To reduce the computation time of graph-based methods, matrix factorization methods [12, 28] have become popular approaches for multi-view clustering. The basic idea of these methods is to convert the initial matrix into a product of two smaller matrices, which allows them to handle large datasets. Moreover, in [28], the authors present a method for multi-view clustering by consensus graph learning and non-negative embedding (MVCGE). This method benefits from kernelized graph learning methods and matrix factorization methods. The kernel is used to project the data into a space where it can be linearly separated.
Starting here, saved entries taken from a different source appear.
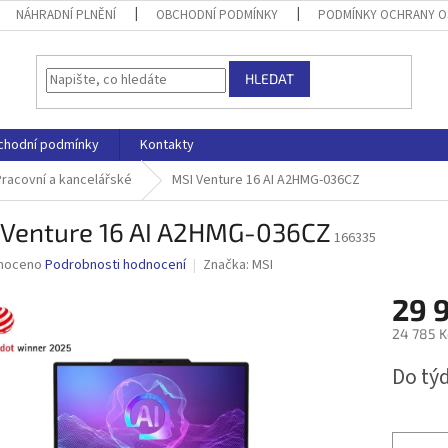
NÁHRADNÍ PLNĚNÍ
OBCHODNÍ PODMÍNKY
PODMÍNKY OCHRANY O
HLEDAT
chodní podmínky
Kontakty
Pracovní a kancelářské
MSI Venture 16 AI A2HMG-036CZ
 Venture 16 AI A2HMG-036CZ
166335
né
noceno
Podrobnosti hodnocení
Značka:
MSI
ní
29 
u
24 785 K
Měrná
Do tý
cena:
ek.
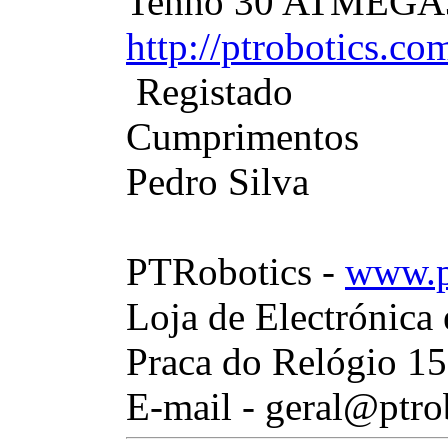
Tenho 30 ATMEGA3
http://ptrobotics.c
Registado
Cumprimentos
Pedro Silva
PTRobotics -
www.p
Loja de Electrónica
Praca do Relógio 15
E-mail - geral@ptro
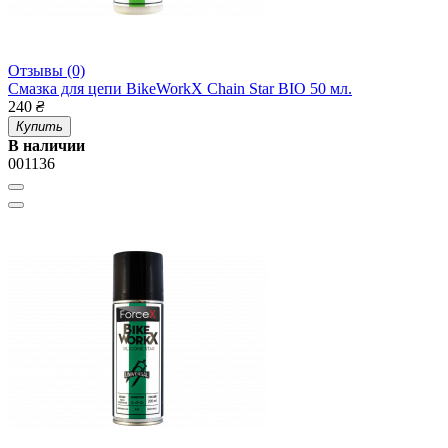
Отзывы (0)
Смазка для цепи BikeWorkX Chain Star BIO 50 мл.
240
₴
Купить
В наличии
001136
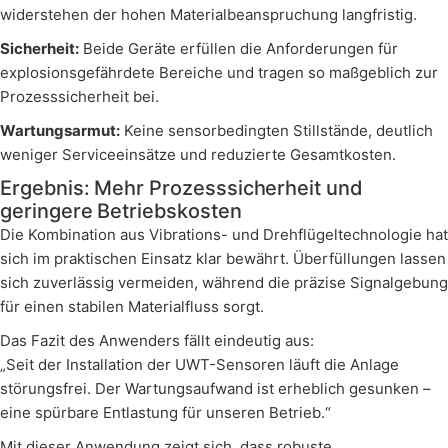
widerstehen der hohen Materialbeanspruchung langfristig.
Sicherheit:
Beide Geräte erfüllen die Anforderungen für
explosionsgefährdete Bereiche und tragen so maßgeblich zur
Prozesssicherheit bei.
Wartungsarmut:
Keine sensorbedingten Stillstände, deutlich
weniger Serviceeinsätze und reduzierte Gesamtkosten.
Ergebnis: Mehr Prozesssicherheit und
geringere Betriebskosten
Die Kombination aus Vibrations- und Drehflügeltechnologie hat
sich im praktischen Einsatz klar bewährt. Überfüllungen lassen
sich zuverlässig vermeiden, während die präzise Signalgebung
für einen stabilen Materialfluss sorgt.
Das Fazit des Anwenders fällt eindeutig aus:
„Seit der Installation der UWT-Sensoren läuft die Anlage
störungsfrei. Der Wartungsaufwand ist erheblich gesunken –
eine spürbare Entlastung für unseren Betrieb.“
Mit dieser Anwendung zeigt sich, dass robuste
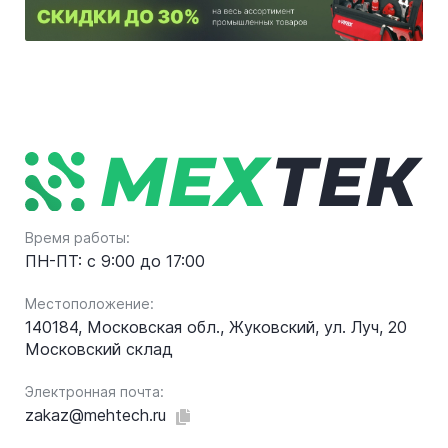
Время работы:
ПН-ПТ: с 9:00 до 17:00
Местоположение:
140184, Московская обл., Жуковский, ул. Луч, 20
Московский склад
Электронная почта:
zakaz@mehtech.ru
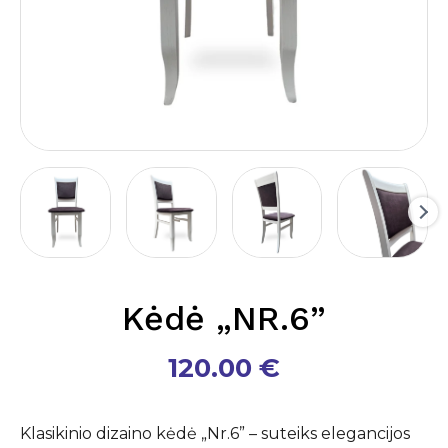
Kėdė „NR.6”
120.00
€
Klasikinio dizaino kėdė „Nr.6” – suteiks elegancijos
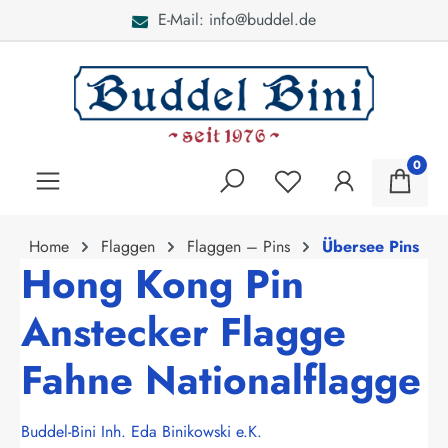
E-Mail: info@buddel.de
alt springen
0
Home
Flaggen
Flaggen – Pins
Übersee Pins
Hong Kong Pin
Anstecker Flagge
Fahne Nationalflagge
Buddel-Bini Inh. Eda Binikowski e.K.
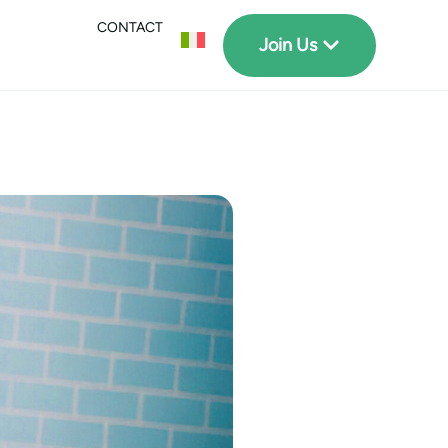
CONTACT
Join Us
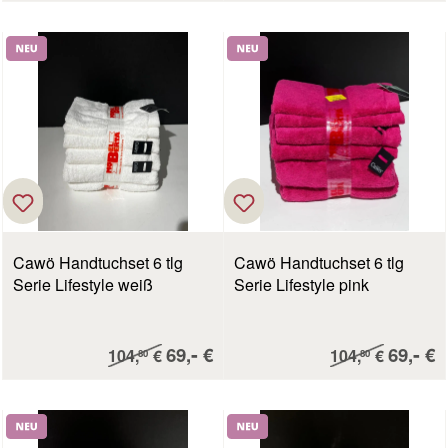
Neu
Neu
Cawö Handtuchset 6 tlg
Cawö Handtuchset 6 tlg
Serie Lifestyle weiß
Serie Lifestyle pink
Verkaufspreis:
Verkau
-
-
Regulärer Preis:
69,
€
Regulärer Preis:
69,
€
104,
€
104,
€
80
80
Neu
Neu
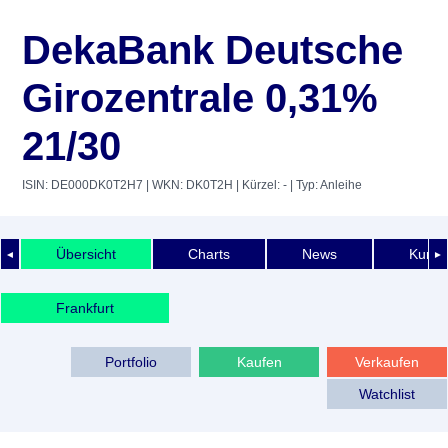
DekaBank Deutsche
Girozentrale 0,31%
21/30
ISIN: DE000DK0T2H7
| WKN: DK0T2H
| Kürzel: -
| Typ: Anleihe
Übersicht
Charts
News
Kurshi
◄
►
Frankfurt
Portfolio
Kaufen
Verkaufen
Watchlist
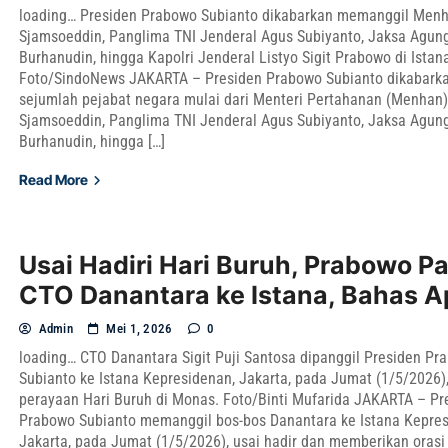
loading… Presiden Prabowo Subianto dikabarkan memanggil Menha
Sjamsoeddin, Panglima TNI Jenderal Agus Subiyanto, Jaksa Agun
Burhanudin, hingga Kapolri Jenderal Listyo Sigit Prabowo di Istan
Foto/SindoNews JAKARTA – Presiden Prabowo Subianto dikabark
sejumlah pejabat negara mulai dari Menteri Pertahanan (Menhan) 
Sjamsoeddin, Panglima TNI Jenderal Agus Subiyanto, Jaksa Agun
Burhanudin, hingga […]
Read More
Usai Hadiri Hari Buruh, Prabowo P
CTO Danantara ke Istana, Bahas 
Admin
Mei 1, 2026
0
loading… CTO Danantara Sigit Puji Santosa dipanggil Presiden Pr
Subianto ke Istana Kepresidenan, Jakarta, pada Jumat (1/5/2026), 
perayaan Hari Buruh di Monas. Foto/Binti Mufarida JAKARTA – Pr
Prabowo Subianto memanggil bos-bos Danantara ke Istana Kepres
Jakarta, pada Jumat (1/5/2026), usai hadir dan memberikan orasi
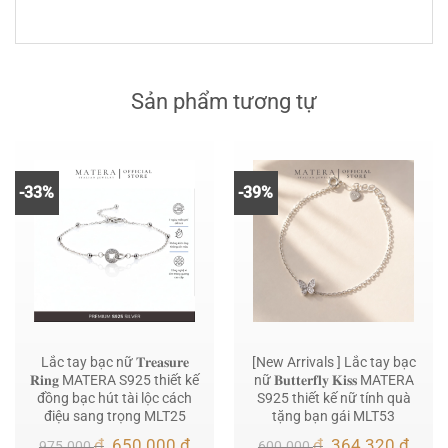
Sản phẩm tương tự
-33%
-39%
Lắc tay bạc nữ 𝐓𝐫𝐞𝐚𝐬𝐮𝐫𝐞
[New Arrivals ] Lắc tay bạc
𝐑𝐢𝐧𝐠 MATERA S925 thiết kế
nữ 𝐁𝐮𝐭𝐭𝐞𝐫𝐟𝐥𝐲 𝐊𝐢𝐬𝐬 MATERA
đồng bạc hút tài lộc cách
S925 thiết kế nữ tính quà
điệu sang trọng MLT25
tặng bạn gái MLT53
Giá
Giá
Giá
Giá
₫
650.000
₫
₫
364.320
₫
975.000
600.000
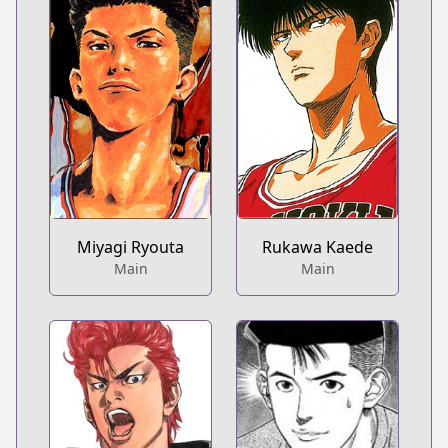
Miyagi Ryouta
Rukawa Kaede
Main
Main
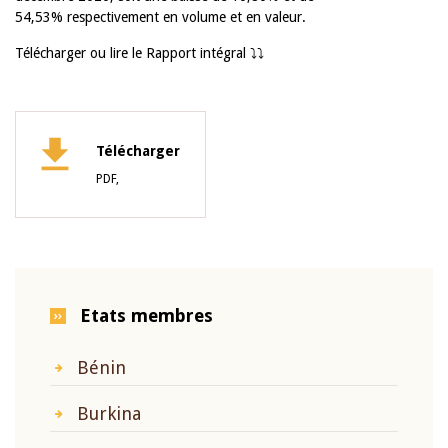
54,53% respectivement en volume et en valeur.
Télécharger ou lire le Rapport intégral ⤵️⤵️
Télécharger
PDF,
Etats membres
Bénin
Burkina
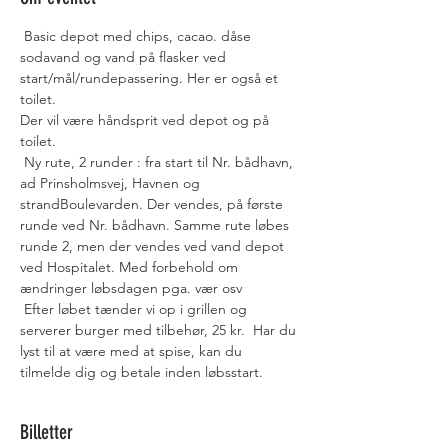
 Basic depot med chips, cacao. dåse 
sodavand og vand på flasker ved 
start/mål/rundepassering. Her er også et 
toilet.
Der vil være håndsprit ved depot og på 
toilet.
 Ny rute, 2 runder : fra start til Nr. bådhavn, 
ad Prinsholmsvej, Havnen og 
strandBoulevarden. Der vendes, på første 
runde ved Nr. bådhavn. Samme rute løbes 
runde 2, men der vendes ved vand depot 
ved Hospitalet. Med forbehold om 
ændringer løbsdagen pga. vær osv  
 Efter løbet tænder vi op i grillen og 
serverer burger med tilbehør, 25 kr.  Har du 
lyst til at være med at spise, kan du 
tilmelde dig og betale inden løbsstart.   
Billetter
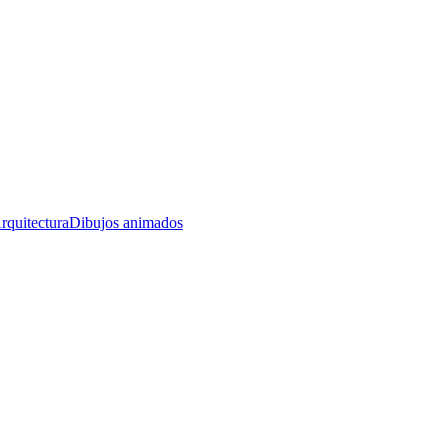
rquitectura
Dibujos animados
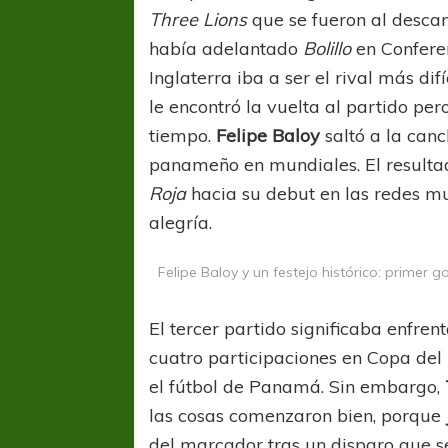
Three Lions
que se fueron al desca
había adelantado
Bolillo
en Confere
Inglaterra iba a ser el rival más dif
le encontró la vuelta al partido pe
tiempo.
Felipe Baloy
saltó a la can
panameño en mundiales. El resultad
Roja
hacia su debut en las redes mu
COPA SUDAMER
alegría.
Sur De
Felipe Baloy y un festejo histórico: primer
COPA SUDAMERICANA
TIGRE
A pesar de la derrota Tigre avanzó a
El tercer partido significaba enfre
Octavos de Final
cuatro participaciones en Copa de
el fútbol de Panamá. Sin embargo,
las cosas comenzaron bien, porque
del marcador tras un disparo que se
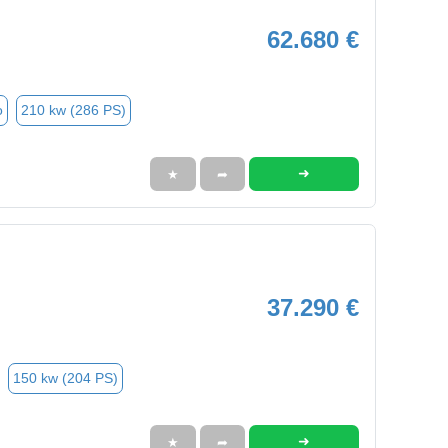
62.680 €
o
210 kw (286 PS)
➜
★
➦
37.290 €
150 kw (204 PS)
➜
★
➦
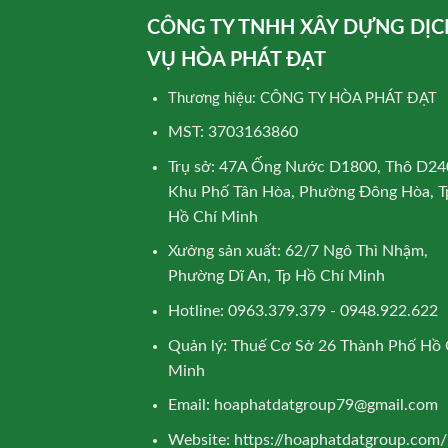
CÔNG TY TNHH XÂY DỰNG DỊC
VỤ HÒA PHÁT ĐẠT
Thương hiệu: CÔNG TY HÒA PHÁT ĐẠT
MST: 3703163860
Trụ sở: 47A Ống Nước D1800, Thô D24
Khu Phố Tân Hòa, Phường Đông Hòa, T
Hồ Chí Minh
Xưởng sản xuất: 62/7 Ngô Thì Nhậm,
Phường Dĩ An, Tp Hồ Chí Minh
Hotline: 0963.379.379 - 0948.922.622
Quản lý: Thuế Cơ Sở 26 Thành Phố Hồ 
Minh
Email:
hoaphatdatgroup79@gmail.com
Website:
https://hoaphatdatgroup.com/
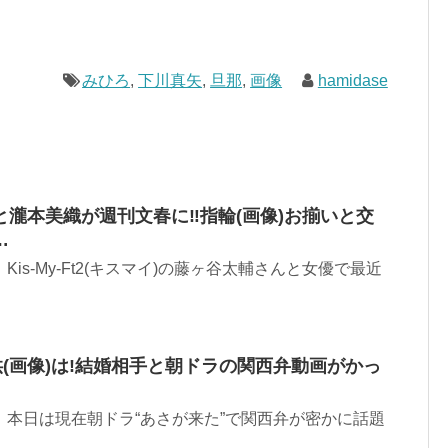
みひろ
,
下川真矢
,
旦那
,
画像
hamidase
瀧本美織が週刊文春に‼︎指輪(画像)お揃いと交
…
す。 Kis-My-Ft2(キスマイ)の藤ヶ谷太輔さんと女優で最近
供(画像)は!結婚相手と朝ドラの関西弁動画がかっ
 です。 本日は現在朝ドラ“あさが来た”で関西弁が密かに話題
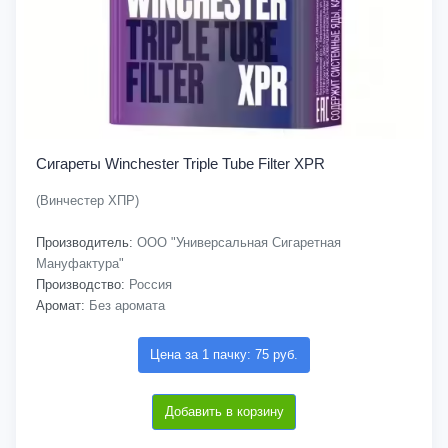
Сигареты Winchester Triple Tube Filter XPR
(Винчестер ХПР)
Производитель:
ООО "Универсальная Сигаретная
Мануфактура"
Производство:
Россия
Аромат:
Без аромата
Цена за 1 пачку: 75 руб.
Добавить в корзину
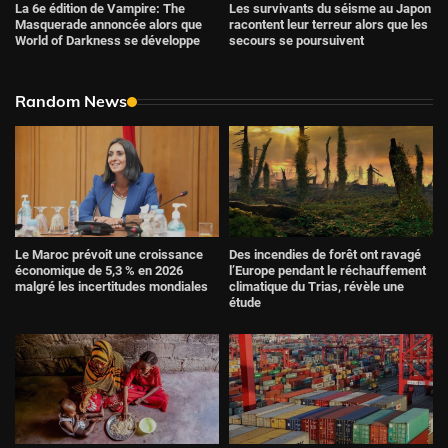
La 6e édition de Vampire: The
Les survivants du séisme au Japon
Masquerade annoncée alors que
racontent leur terreur alors que les
World of Darkness se développe
secours se poursuivent
Random News
Le Maroc prévoit une croissance
Des incendies de forêt ont ravagé
économique de 5,3 % en 2026
l’Europe pendant le réchauffement
malgré les incertitudes mondiales
climatique du Trias, révèle une
étude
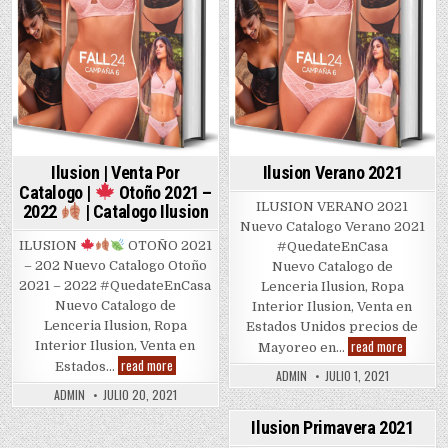
Ilusion | Venta Por
Ilusion Verano 2021
Catalogo |
Otoño 2021 –
ILUSION VERANO 2021
2022
| Catalogo Ilusion
Nuevo Catalogo Verano 2021
ILUSION
OTOÑO 2021
#QuedateEnCasa
– 202 Nuevo Catalogo Otoño
Nuevo Catalogo de
2021 – 2022 #QuedateEnCasa
Lenceria Ilusion, Ropa
Nuevo Catalogo de
Interior Ilusion, Venta en
Lenceria Ilusion, Ropa
Estados Unidos precios de
Ilusion
read more
Interior Ilusion, Venta en
Mayoreo en…
Verano
Ilusion
read more
Estados…
2021
|
ADMIN
JULIO 1, 2021
Venta
ADMIN
JULIO 20, 2021
Por
Catalogo
Ilusion Primavera 2021
|
Posted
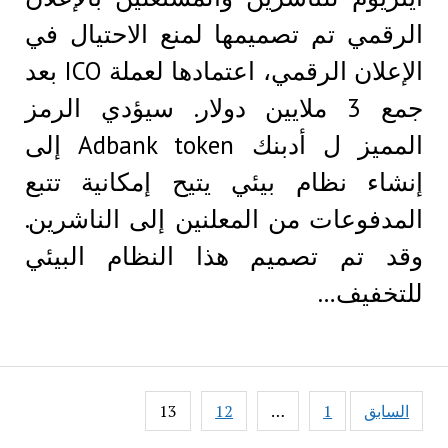
الرقمي تم تصميمها لمنع الاحتيال في
الإعلان الرقمي، اعتمادها لعملة ICO بعد
جمع 3 ملايين دولار. سيؤدي الرمز
المميز ل أدبنك Adbank token إلى
إنشاء نظام بيئي يتيح إمكانية تتبع
المدفوعات من المعلنين إلى الناشرين.
وقد تم تصميم هذا النظام البيئي
للتخفيف…
Posts
السابق
1
…
12
13
pagination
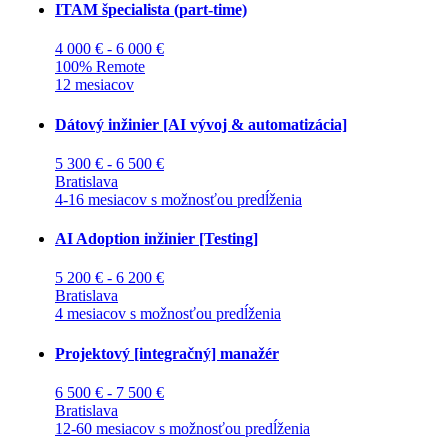
ITAM špecialista (part-time)
4 000 € - 6 000 €
100% Remote
12 mesiacov
Dátový inžinier [AI vývoj & automatizácia]
5 300 € - 6 500 €
Bratislava
4-16 mesiacov s možnosťou predĺženia
AI Adoption inžinier [Testing]
5 200 € - 6 200 €
Bratislava
4 mesiacov s možnosťou predĺženia
Projektový [integračný] manažér
6 500 € - 7 500 €
Bratislava
12-60 mesiacov s možnosťou predĺženia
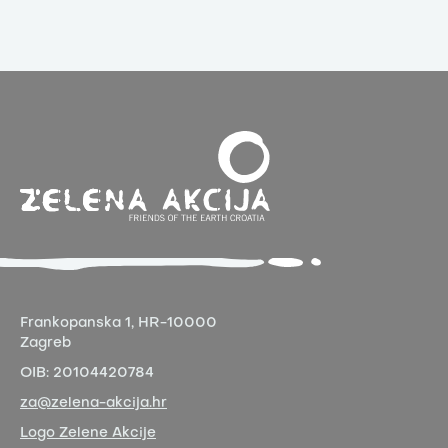
Frankopanska 1,
HR-10000
Zagreb
OIB:
20104420784
za@zelena-akcija.hr
Logo Zelene Akcije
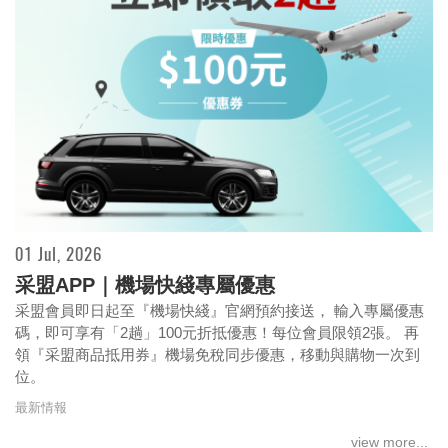
01 Jul, 2026
采盟APP｜機場快綫專屬優惠
采盟會員即日起至『機場快綫』官網預約接送， 輸入專屬優惠
碼，即可享有「2趟」100元折抵優惠！每位會員限領2張。 再
領『采盟商品抵用券』機場免稅同步優惠，移動與購物一次到
位。
最新情報
view more...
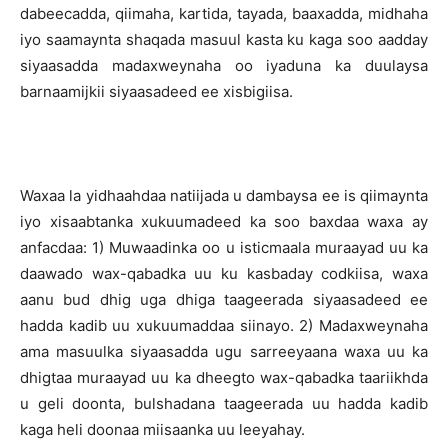
dabeecadda, qiimaha, kartida, tayada, baaxadda, midhaha
iyo saamaynta shaqada masuul kasta ku kaga soo aadday
siyaasadda madaxweynaha oo iyaduna ka duulaysa
barnaamijkii siyaasadeed ee xisbigiisa.
Waxaa la yidhaahdaa natiijada u dambaysa ee is qiimaynta
iyo xisaabtanka xukuumadeed ka soo baxdaa waxa ay
anfacdaa: 1) Muwaadinka oo u isticmaala muraayad uu ka
daawado wax-qabadka uu ku kasbaday codkiisa, waxa
aanu bud dhig uga dhiga taageerada siyaasadeed ee
hadda kadib uu xukuumaddaa siinayo. 2) Madaxweynaha
ama masuulka siyaasadda ugu sarreeyaana waxa uu ka
dhigtaa muraayad uu ka dheegto wax-qabadka taariikhda
u geli doonta, bulshadana taageerada uu hadda kadib
kaga heli doonaa miisaanka uu leeyahay.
Thus, it can represent the similarity between the data points and account for the nonlinearity of the data. Moreover, the nonnegative matrix factorization matrix calculated by this method is introduced to directly obtain the final clustering result. This method is also able to automatically compute robust similarity and spectral projection matrices as well as the weights of each view. The authors of [29] develop a new method called one-step multi-view spectral clustering with cluster-label correlation graph. This method represents a significant innovation over existing multiview clustering methods. In addition to maintaining the advantages of methods for factorizing nonnegative matrices, this approach introduces an innovation inspired by semi-supervised learning. An additional graph is created to represent the similarity of the predicted labels. This graph is called the cluster label graph and is used in addition to the graphs associated with the data space.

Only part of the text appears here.